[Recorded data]
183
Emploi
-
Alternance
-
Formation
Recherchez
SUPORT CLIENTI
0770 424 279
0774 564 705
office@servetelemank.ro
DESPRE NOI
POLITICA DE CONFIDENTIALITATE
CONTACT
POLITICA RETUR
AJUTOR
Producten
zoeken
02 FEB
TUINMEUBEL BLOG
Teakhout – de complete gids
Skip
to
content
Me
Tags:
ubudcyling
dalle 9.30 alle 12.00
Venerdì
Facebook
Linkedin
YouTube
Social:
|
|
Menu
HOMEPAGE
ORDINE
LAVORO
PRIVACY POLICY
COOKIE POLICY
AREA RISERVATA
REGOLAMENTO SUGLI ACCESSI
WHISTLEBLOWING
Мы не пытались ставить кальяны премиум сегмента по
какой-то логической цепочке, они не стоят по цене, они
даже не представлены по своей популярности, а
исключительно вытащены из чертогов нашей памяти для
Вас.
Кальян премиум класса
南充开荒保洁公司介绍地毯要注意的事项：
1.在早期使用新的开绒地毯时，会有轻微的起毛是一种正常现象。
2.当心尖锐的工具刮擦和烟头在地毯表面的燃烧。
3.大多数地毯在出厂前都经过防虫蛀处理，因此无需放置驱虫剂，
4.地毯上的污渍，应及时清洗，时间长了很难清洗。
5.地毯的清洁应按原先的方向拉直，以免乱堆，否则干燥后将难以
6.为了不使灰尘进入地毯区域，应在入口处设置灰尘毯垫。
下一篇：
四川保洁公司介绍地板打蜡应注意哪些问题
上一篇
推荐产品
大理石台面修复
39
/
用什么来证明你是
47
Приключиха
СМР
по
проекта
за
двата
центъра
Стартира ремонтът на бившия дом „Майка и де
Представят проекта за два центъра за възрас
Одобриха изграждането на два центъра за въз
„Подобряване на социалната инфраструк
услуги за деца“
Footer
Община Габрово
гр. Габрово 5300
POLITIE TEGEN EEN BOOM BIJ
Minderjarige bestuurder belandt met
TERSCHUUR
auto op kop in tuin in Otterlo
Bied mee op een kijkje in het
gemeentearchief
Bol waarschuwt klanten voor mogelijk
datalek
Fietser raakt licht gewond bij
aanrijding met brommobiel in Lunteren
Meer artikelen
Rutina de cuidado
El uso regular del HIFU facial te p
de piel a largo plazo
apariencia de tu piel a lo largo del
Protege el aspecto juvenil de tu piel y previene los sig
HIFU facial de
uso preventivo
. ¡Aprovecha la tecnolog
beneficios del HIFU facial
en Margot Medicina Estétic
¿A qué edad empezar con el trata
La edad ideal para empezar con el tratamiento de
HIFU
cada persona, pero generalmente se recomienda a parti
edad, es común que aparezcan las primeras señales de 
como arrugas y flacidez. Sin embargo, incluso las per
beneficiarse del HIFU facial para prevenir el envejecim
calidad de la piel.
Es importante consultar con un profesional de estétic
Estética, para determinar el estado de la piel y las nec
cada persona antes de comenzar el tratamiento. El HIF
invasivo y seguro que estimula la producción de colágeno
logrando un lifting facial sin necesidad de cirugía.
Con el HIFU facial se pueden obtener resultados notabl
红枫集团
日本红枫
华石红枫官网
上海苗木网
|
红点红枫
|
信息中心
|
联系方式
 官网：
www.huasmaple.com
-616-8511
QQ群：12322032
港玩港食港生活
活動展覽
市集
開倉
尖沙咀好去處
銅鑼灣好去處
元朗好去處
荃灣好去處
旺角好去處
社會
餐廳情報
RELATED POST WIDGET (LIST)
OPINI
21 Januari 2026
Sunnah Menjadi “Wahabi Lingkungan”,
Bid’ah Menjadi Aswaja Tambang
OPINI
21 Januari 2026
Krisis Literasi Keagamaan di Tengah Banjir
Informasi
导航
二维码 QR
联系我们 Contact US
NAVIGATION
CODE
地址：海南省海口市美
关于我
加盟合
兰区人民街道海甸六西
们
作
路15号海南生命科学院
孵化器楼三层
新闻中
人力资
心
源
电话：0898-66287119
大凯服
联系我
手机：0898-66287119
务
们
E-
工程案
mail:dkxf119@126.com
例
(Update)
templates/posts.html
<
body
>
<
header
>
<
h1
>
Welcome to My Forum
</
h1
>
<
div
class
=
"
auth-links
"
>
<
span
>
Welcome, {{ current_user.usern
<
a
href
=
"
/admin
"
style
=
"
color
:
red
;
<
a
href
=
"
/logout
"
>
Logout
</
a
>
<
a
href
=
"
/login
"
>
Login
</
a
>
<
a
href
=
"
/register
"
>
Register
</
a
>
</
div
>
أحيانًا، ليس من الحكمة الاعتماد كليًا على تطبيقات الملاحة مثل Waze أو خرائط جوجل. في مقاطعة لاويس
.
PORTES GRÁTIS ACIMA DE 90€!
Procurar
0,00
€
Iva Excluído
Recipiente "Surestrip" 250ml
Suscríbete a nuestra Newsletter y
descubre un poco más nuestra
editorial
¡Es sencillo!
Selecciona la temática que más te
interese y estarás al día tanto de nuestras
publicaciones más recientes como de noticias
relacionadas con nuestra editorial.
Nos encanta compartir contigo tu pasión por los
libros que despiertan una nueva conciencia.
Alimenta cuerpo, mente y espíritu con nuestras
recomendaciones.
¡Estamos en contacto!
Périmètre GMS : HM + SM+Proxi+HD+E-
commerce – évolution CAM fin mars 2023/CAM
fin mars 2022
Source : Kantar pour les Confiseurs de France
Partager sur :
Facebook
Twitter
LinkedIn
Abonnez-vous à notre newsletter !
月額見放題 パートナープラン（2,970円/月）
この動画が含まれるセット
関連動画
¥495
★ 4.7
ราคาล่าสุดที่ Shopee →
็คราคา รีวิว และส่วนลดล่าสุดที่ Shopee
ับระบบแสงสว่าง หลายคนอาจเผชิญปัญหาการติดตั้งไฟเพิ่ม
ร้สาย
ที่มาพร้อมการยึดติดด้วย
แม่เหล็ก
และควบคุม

▸ Work order
Output every record above exactly as it appears.

▸ Output of the task
183
Emploi
-
Alternance
-
Formation
Recherchez
SUPORT CLIENTI
0770 424 279
0774 564 705
office@servetelemank.ro
DESPRE NOI
POLITICA DE CONFIDENTIALITATE
CONTACT
POLITICA RETUR
AJUTOR
Producten
zoeken
02 FEB
TUINMEUBEL BLOG
Teakhout – de complete gids
Skip
to
content
Me
Tags:
ubudcyling
dalle 9.30 alle 12.00
Venerdì
Facebook
Linkedin
YouTube
Social:
|
|
Menu
HOMEPAGE
ORDINE
LAVORO
PRIVACY POLICY
COOKIE POLICY
AREA RISERVATA
REGOLAMENTO SUGLI ACCESSI
WHISTLEBLOWING
Мы не пытались ставить кальяны премиум сегмента по
какой-то логической цепочке, они не стоят по цене, они
даже не представлены по своей популярности, а
исключительно вытащены из чертогов нашей памяти для
Вас.
Кальян премиум класса
南充开荒保洁公司介绍地毯要注意的事项：
1.在早期使用新的开绒地毯时，会有轻微的起毛是一种正常现象。
2.当心尖锐的工具刮擦和烟头在地毯表面的燃烧。
3.大多数地毯在出厂前都经过防虫蛀处理，因此无需放置驱虫剂，
4.地毯上的污渍，应及时清洗，时间长了很难清洗。
5.地毯的清洁应按原先的方向拉直，以免乱堆，否则干燥后将难以
6.为了不使灰尘进入地毯区域，应在入口处设置灰尘毯垫。
下一篇：
四川保洁公司介绍地板打蜡应注意哪些问题
上一篇
推荐产品
大理石台面修复
39
/
用什么来证明你是
47
Приключиха
СМР
по
проекта
за
двата
центъра
Стартира ремонтът на бившия дом „Майка и де
Представят проекта за два центъра за възрас
Одобриха изграждането на два центъра за въз
„Подобряване на социалната инфраструк
услуги за деца“
Footer
Община Габрово
гр. Габрово 5300
POLITIE TEGEN EEN BOOM BIJ
Minderjarige bestuurder belandt met
TERSCHUUR
auto op kop in tuin in Otterlo
Bied mee op een kijkje in het
gemeentearchief
Bol waarschuwt klanten voor mogelijk
datalek
Fietser raakt licht gewond bij
aanrijding met brommobiel in Lunteren
Meer artikelen
Rutina de cuidado
El uso regular del HIFU facial te p
de piel a largo plazo
apariencia de tu piel a lo largo del
Protege el aspecto juvenil de tu piel y previene los sig
HIFU facial de
uso preventivo
. ¡Aprovecha la tecnolog
beneficios del HIFU facial
en Margot Medicina Estétic
¿A qué edad empezar con el trata
La edad ideal para empezar con el tratamiento de
HIFU
cada persona, pero generalmente se recomienda a parti
edad, es común que aparezcan las primeras señales de 
como arrugas y flacidez. Sin embargo, incluso las per
beneficiarse del HIFU facial para prevenir el envejecim
calidad de la piel.
Es importante consultar con un profesional de estétic
Estética, para determinar el estado de la piel y las nec
cada persona antes de comenzar el tratamiento. El HIF
invasivo y seguro que estimula la producción de colágeno
logrando un lifting facial sin necesidad de cirugía.
Con el HIFU facial se pueden obtener resultados notabl
红枫集团
日本红枫
华石红枫官网
上海苗木网
|
红点红枫
|
信息中心
|
联系方式
 官网：
www.huasmaple.com
-616-8511
QQ群：12322032
港玩港食港生活
活動展覽
市集
開倉
尖沙咀好去處
銅鑼灣好去處
元朗好去處
荃灣好去處
旺角好去處
社會
餐廳情報
RELATED POST WIDGET (LIST)
OPINI
21 Januari 2026
Sunnah Menjadi “Wahabi Lingkungan”,
Bid’ah Menjadi Aswaja Tambang
OPINI
21 Januari 2026
Krisis Literasi Keagamaan di Tengah Banjir
Informasi
导航
二维码 QR
联系我们 Contact US
NAVIGATION
CODE
地址：海南省海口市美
关于我
加盟合
兰区人民街道海甸六西
们
作
路15号海南生命科学院
孵化器楼三层
新闻中
人力资
心
源
电话：0898-66287119
大凯服
联系我
手机：0898-66287119
务
们
E-
工程案
mail:dkxf119@126.com
例
(Update)
templates/posts.html
<
body
>
<
header
>
<
h1
>
Welcome to My Forum
</
h1
>
<
div
class
=
"
auth-links
"
>
<
span
>
Welcome, {{ current_user.usern
<
a
href
=
"
/admin
"
style
=
"
color
:
red
;
<
a
href
=
"
/logout
"
>
Logout
</
a
>
<
a
href
=
"
/login
"
>
Login
</
a
>
<
a
href
=
"
/register
"
>
Register
</
a
>
</
div
>
أحيانًا، ليس من الحكمة الاعتماد كليًا على تطبيقات الملاحة مثل Waze أو خرائط جوجل. في مقاطعة لاويس
.
PORTES GRÁTIS ACIMA DE 90€!
Procurar
0,00
€
Iva Excluído
Recipiente "Surestrip" 250ml
Suscríbete a nuestra Newsletter y
descubre un poco más nuestra
editorial
¡Es sencillo!
Selecciona la temática que más te
interese y estarás al día tanto de nuestras
publicaciones más recientes como de noticias
relacionadas con nuestra editorial.
Nos encanta compartir contigo tu pasión por los
libros que despiertan una nueva conciencia.
Alimenta cuerpo, mente y espíritu con nuestras
recomendaciones.
¡Estamos en contacto!
Périmètre GMS : HM + SM+Proxi+HD+E-
commerce – évolution CAM fin mars 2023/CAM
fin mars 2022
Source : Kantar pour les Confiseurs de France
Partager sur :
Facebook
Twitter
LinkedIn
Abonnez-vous à notre newsletter !
月額見放題 パートナープラン（2,970円/月）
この動画が含まれるセット
関連動画
¥495
★ 4.7
ราคาล่าสุดที่ Shopee →
็คราคา รีวิว และส่วนลดล่าสุดที่ Shopee
ับระบบแสงสว่าง หลายคนอาจเผชิญปัญหาการติดตั้งไฟเพิ่ม
ร้สาย
ที่มาพร้อมการยึดติดด้วย
แม่เหล็ก
และควบคุม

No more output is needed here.